Both subsystems were integrated and implemented using Visual Basic on a Pentium 100 MHz microcomputer. Their functions are summarised in Figure 2.

Figure 2

Spatial Data Representation and Minimum Cost Routing

To demonstrate how it can assist the location of forest roads, the essential functions of the CARS subsystem is described briefly, including spatial data representation, network definition and minimum cost routing.

In order to account for the spatial variations of forest environments and resources in locating forest roads, a spatial database is necessary. To represent spatial data, a coordinate system must be defined.
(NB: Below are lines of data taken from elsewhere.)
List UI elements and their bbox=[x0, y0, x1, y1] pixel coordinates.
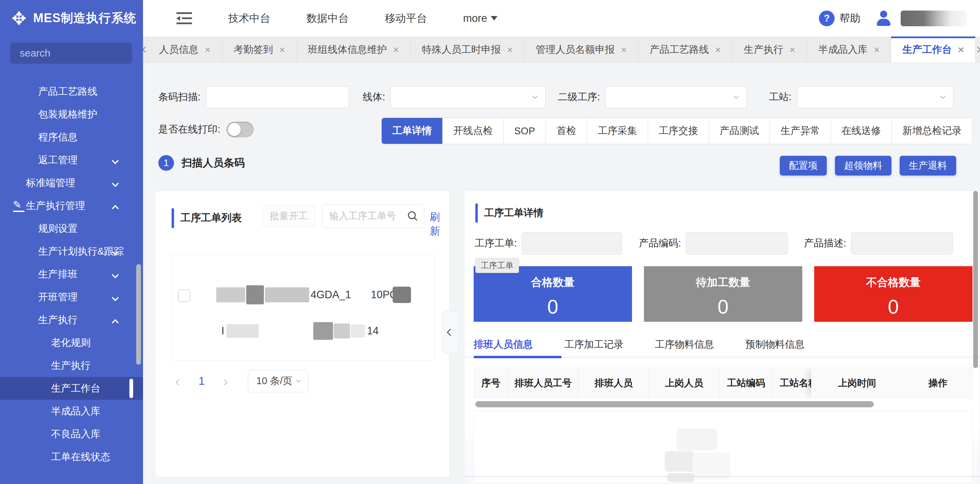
filter-line: 线体: bbox=[363, 86, 546, 108]
sidebar-item-standard-terminal-mgmt[interactable]: 标准端管理 bbox=[0, 171, 143, 194]
page-prev-button[interactable] bbox=[177, 375, 181, 387]
seg-process-handover[interactable]: 工序交接 bbox=[648, 118, 709, 144]
sidebar-item-defective-inbound[interactable]: 不良品入库 bbox=[0, 423, 143, 446]
seg-line-check[interactable]: 开线点检 bbox=[443, 118, 504, 144]
refresh-link[interactable]: 刷新 bbox=[430, 210, 449, 238]
open-tabs: 人员信息× 考勤签到× 班组线体信息维护× 特殊人员工时申报× 管理人员名额申报… bbox=[148, 37, 975, 63]
panel-collapse-handle[interactable] bbox=[442, 311, 459, 353]
chevron-down-icon bbox=[112, 180, 119, 187]
col-actions: 操作 bbox=[903, 368, 972, 398]
tab-process-materials[interactable]: 工序物料信息 bbox=[655, 338, 714, 351]
close-icon[interactable]: × bbox=[874, 45, 880, 55]
sidebar-item-semi-product-inbound[interactable]: 半成品入库 bbox=[0, 400, 143, 423]
close-icon[interactable]: × bbox=[507, 45, 513, 55]
tabs-scroll-right[interactable] bbox=[975, 37, 980, 63]
sidebar-item-production-workbench[interactable]: 生产工作台 bbox=[0, 377, 143, 400]
close-icon[interactable]: × bbox=[621, 45, 627, 55]
workorder-line1[interactable]: 4GDA_1 10PCS bbox=[216, 284, 411, 305]
help-button[interactable]: ? 帮助 bbox=[819, 11, 861, 26]
nav-mobile-platform[interactable]: 移动平台 bbox=[385, 11, 427, 26]
production-return-button[interactable]: 生产退料 bbox=[900, 156, 956, 176]
sidebar-item-aging-rules[interactable]: 老化规则 bbox=[0, 331, 143, 354]
sidebar-item-product-route[interactable]: 产品工艺路线 bbox=[0, 80, 143, 103]
workorder-search-input[interactable] bbox=[329, 210, 407, 222]
workorder-search[interactable] bbox=[322, 204, 424, 228]
tab-shift-personnel[interactable]: 排班人员信息 bbox=[474, 338, 533, 351]
user-icon[interactable] bbox=[875, 10, 892, 27]
tab-team-line-info[interactable]: 班组线体信息维护× bbox=[297, 37, 410, 63]
tab-product-route[interactable]: 产品工艺路线× bbox=[638, 37, 733, 63]
seg-first-inspection[interactable]: 首检 bbox=[546, 118, 587, 144]
process-select[interactable] bbox=[605, 86, 747, 108]
nav-more[interactable]: more bbox=[463, 12, 498, 24]
horizontal-scrollbar[interactable] bbox=[476, 401, 874, 407]
seg-sop[interactable]: SOP bbox=[504, 118, 546, 144]
sidebar-item-production-exec[interactable]: 生产执行 bbox=[0, 308, 143, 331]
view-tabs: 工单详情 开线点检 SOP 首检 工序采集 工序交接 产品测试 生产异常 在线送… bbox=[381, 118, 972, 144]
seg-production-abnormal[interactable]: 生产异常 bbox=[770, 118, 831, 144]
menu-fold-icon[interactable] bbox=[177, 12, 192, 24]
sidebar-search-input[interactable] bbox=[19, 47, 123, 59]
sidebar-item-plan-exec-tracking[interactable]: 生产计划执行&跟踪 bbox=[0, 240, 143, 263]
question-circle-icon: ? bbox=[819, 11, 835, 26]
sidebar-item-program-info[interactable]: 程序信息 bbox=[0, 126, 143, 149]
sidebar-item-workorder-online-status[interactable]: 工单在线状态 bbox=[0, 446, 143, 468]
page-size-select[interactable]: 10 条/页 bbox=[248, 370, 309, 392]
col-index: 序号 bbox=[474, 368, 508, 398]
config-items-button[interactable]: 配置项 bbox=[780, 156, 827, 176]
workorder-checkbox[interactable] bbox=[178, 289, 190, 302]
chevron-up-icon bbox=[112, 205, 119, 212]
extra-material-button[interactable]: 超领物料 bbox=[835, 156, 891, 176]
page-number[interactable]: 1 bbox=[199, 375, 205, 388]
tab-semi-inbound[interactable]: 半成品入库× bbox=[807, 37, 891, 63]
seg-new-inspection-record[interactable]: 新增总检记录 bbox=[892, 118, 972, 144]
tab-production-exec[interactable]: 生产执行× bbox=[732, 37, 807, 63]
close-icon[interactable]: × bbox=[715, 45, 721, 55]
tab-special-worktime[interactable]: 特殊人员工时申报× bbox=[410, 37, 525, 63]
chevron-down-icon bbox=[112, 271, 119, 278]
sidebar-item-shift-mgmt[interactable]: 开班管理 bbox=[0, 286, 143, 308]
page-next-button[interactable] bbox=[222, 375, 227, 387]
stat-card-qualified: 合格数量 0 bbox=[474, 266, 632, 322]
workorder-line2[interactable]: I 14 bbox=[221, 321, 379, 340]
tab-production-workbench[interactable]: 生产工作台× bbox=[891, 37, 975, 63]
tab-manager-quota[interactable]: 管理人员名额申报× bbox=[524, 37, 638, 63]
close-icon[interactable]: × bbox=[393, 45, 399, 55]
sidebar-item-production-exec-child[interactable]: 生产执行 bbox=[0, 354, 143, 377]
close-icon[interactable]: × bbox=[789, 45, 795, 55]
close-icon[interactable]: × bbox=[958, 45, 964, 55]
online-print-toggle[interactable] bbox=[226, 122, 254, 137]
workorder-value-field bbox=[522, 232, 622, 255]
tab-process-records[interactable]: 工序加工记录 bbox=[564, 338, 624, 351]
sidebar-item-rule-settings[interactable]: 规则设置 bbox=[0, 217, 143, 240]
open-tabs-bar: 人员信息× 考勤签到× 班组线体信息维护× 特殊人员工时申报× 管理人员名额申报… bbox=[143, 37, 980, 63]
line-select[interactable] bbox=[391, 86, 546, 108]
seg-product-test[interactable]: 产品测试 bbox=[709, 118, 770, 144]
barcode-input[interactable] bbox=[206, 86, 349, 108]
sidebar-item-packaging-spec[interactable]: 包装规格维护 bbox=[0, 103, 143, 126]
seg-online-repair[interactable]: 在线送修 bbox=[831, 118, 892, 144]
seg-workorder-detail[interactable]: 工单详情 bbox=[382, 118, 443, 144]
batch-start-button[interactable]: 批量开工 bbox=[263, 205, 315, 227]
close-icon[interactable]: × bbox=[205, 45, 211, 55]
sidebar-item-production-exec-mgmt[interactable]: ✎生产执行管理 bbox=[0, 194, 143, 217]
nav-data-platform[interactable]: 数据中台 bbox=[307, 11, 349, 26]
tab-personnel-info[interactable]: 人员信息× bbox=[148, 37, 222, 63]
tab-attendance[interactable]: 考勤签到× bbox=[222, 37, 297, 63]
close-icon[interactable]: × bbox=[279, 45, 285, 55]
station-select[interactable] bbox=[797, 86, 953, 108]
nav-tech-platform[interactable]: 技术中台 bbox=[228, 11, 270, 26]
tab-premade-materials[interactable]: 预制物料信息 bbox=[745, 338, 805, 351]
seg-process-collect[interactable]: 工序采集 bbox=[587, 118, 648, 144]
username-redacted[interactable] bbox=[900, 11, 967, 26]
sidebar-item-production-scheduling[interactable]: 生产排班 bbox=[0, 263, 143, 286]
vertical-scrollbar[interactable] bbox=[973, 191, 978, 368]
sidebar-search[interactable] bbox=[10, 43, 132, 64]
sidebar-scrollbar[interactable] bbox=[136, 264, 141, 365]
search-icon[interactable] bbox=[407, 211, 418, 221]
tabs-scroll-left[interactable] bbox=[143, 37, 148, 63]
sidebar-item-rework-mgmt[interactable]: 返工管理 bbox=[0, 149, 143, 171]
detail-tabs: 排班人员信息 工序加工记录 工序物料信息 预制物料信息 bbox=[474, 338, 805, 351]
workorder-detail-panel: 工序工单详情 工序工单: 产品编码: 产品描述: 工序工单 合格数量 0 待加工… bbox=[464, 191, 980, 484]
col-station-name: 工站名称 bbox=[773, 368, 811, 398]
Figure 3 illustrates the uniform grid system which is used. The grid cells are spatially referenced by x and y coordinates. With the grid system, the coordinates are integers, rather than continuous quantities. For the convenience of computer output, the positive direction of y-ordinates is downwards while x-abscissa is positive to the right. For ease of referencing, grid cells have been sequentially numbered because it is more convenient to refer a grid cell by a single (sequential) number than that by coordinates (two numbers). The sequential number and coordinates of a cell can be linked as shown in Figure 3. Thus, a grid cell can be easily referenced and represented spatially by a single number.
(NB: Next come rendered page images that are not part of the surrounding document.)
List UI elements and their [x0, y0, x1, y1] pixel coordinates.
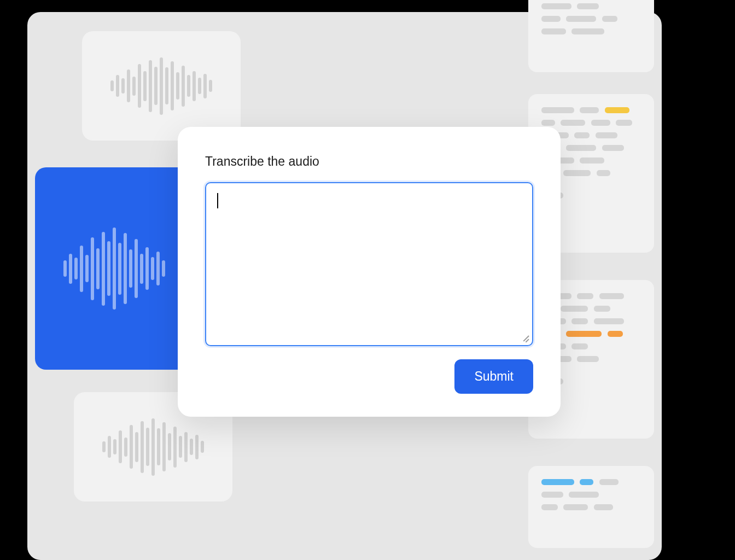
waveform-icon: [110, 57, 212, 115]
background-canvas: Transcribe the audio Submit: [27, 12, 662, 560]
audio-card: [82, 31, 241, 141]
transcription-input[interactable]: [205, 182, 533, 346]
resize-handle-icon[interactable]: [521, 334, 529, 342]
transcribe-modal: Transcribe the audio Submit: [178, 127, 561, 417]
text-cursor-icon: [217, 193, 218, 208]
waveform-icon: [63, 228, 165, 310]
document-card: [528, 466, 654, 548]
waveform-icon: [102, 418, 204, 476]
document-card: [528, 0, 654, 72]
submit-button[interactable]: Submit: [454, 359, 533, 394]
audio-card-active: [35, 167, 194, 370]
modal-title: Transcribe the audio: [205, 154, 533, 169]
If each of the grid cells is associated with expected cost values, the cost data can also be represented spatially. An example is shown in Figure 3, where average values for road and extraction costs are assigned to each cell. The quantity of transport is estimated in t/ha for every cell since it is a factor affecting the costs of extraction and transport. Each grid cell has dimensions of 200 x 200 metres, ie. an area of 4 hectares.

The costs of extraction, transport and road construction are spatial variables. Costs of extraction and transport vary in direct proportion to travel distance. Cost of road construction varies in direct proportion to road length. The average costs shown in Figure 3 for specific positions can be used to compute the costs of extraction and road construction from one point to another. To do this, the network techniques are used.

Figure 3

A costing network for extraction, transport or road construction can be formulated based on the grid system used for representing spatial data (Figure 3). Nodes are defined by grid cell centres and links are connections between adjacent nodes (cells) (Figure 3); each node having the same value as that of the grid cell. A node may have a maximum of eight links. For example, node 13 has eight links to its neighbour nodes (7, 8, 9, 12, 14, 17, 18, and 19), while node 1 has only three links to nodes 2, 6, and 7, as shown in Figure 3.

A link between two nodes for this type of costing network is associated with values of two kinds: (1) the distance; (2) the cost that is equal to the distance times the average cost per unit of distance. Figures 4 and 5 show the computed link values from each of the nodes to its neighbouring nodes for costs of road construction and wood extraction, respectively.

The networks shown in Figures 4 and 5 are ready for determining the shortest routes for road construction and wood extraction from a point to another. Shortest path models can be used for determining the minimum cost routes for extraction, transport and road construction, respectively. Djikstra's Algorithm [2] was found to be very efficient for determining the shortest paths from a source node to a destination node or from a source node to all other nodes within the given network. Figure 6 is an example of the shortest routes output.

Figure 4

To minimise computations during the running of the road locating procedure, the shortest routes of extraction, transport and road construction between every two nodes within the given network are determined beforehand using Dijkstra's Algorithm. If the Dijkstra's Algorithm is applied once to a node, the shortest paths from this source node to all other nodes within the network can be determined. If Dijkstra's Algorithm is applied n times, where n is the number of nodes in the network, to every node within the network, the shortest paths from any node within the network to all other nodes are determined. A detailed description of this n-application Dijkstra's algorithm is given in an earlier report by the author [16]. The outputs from the shortest path model are stored in Journal of Forest Engineering the tables of costs and paths from source nodes to destination nodes.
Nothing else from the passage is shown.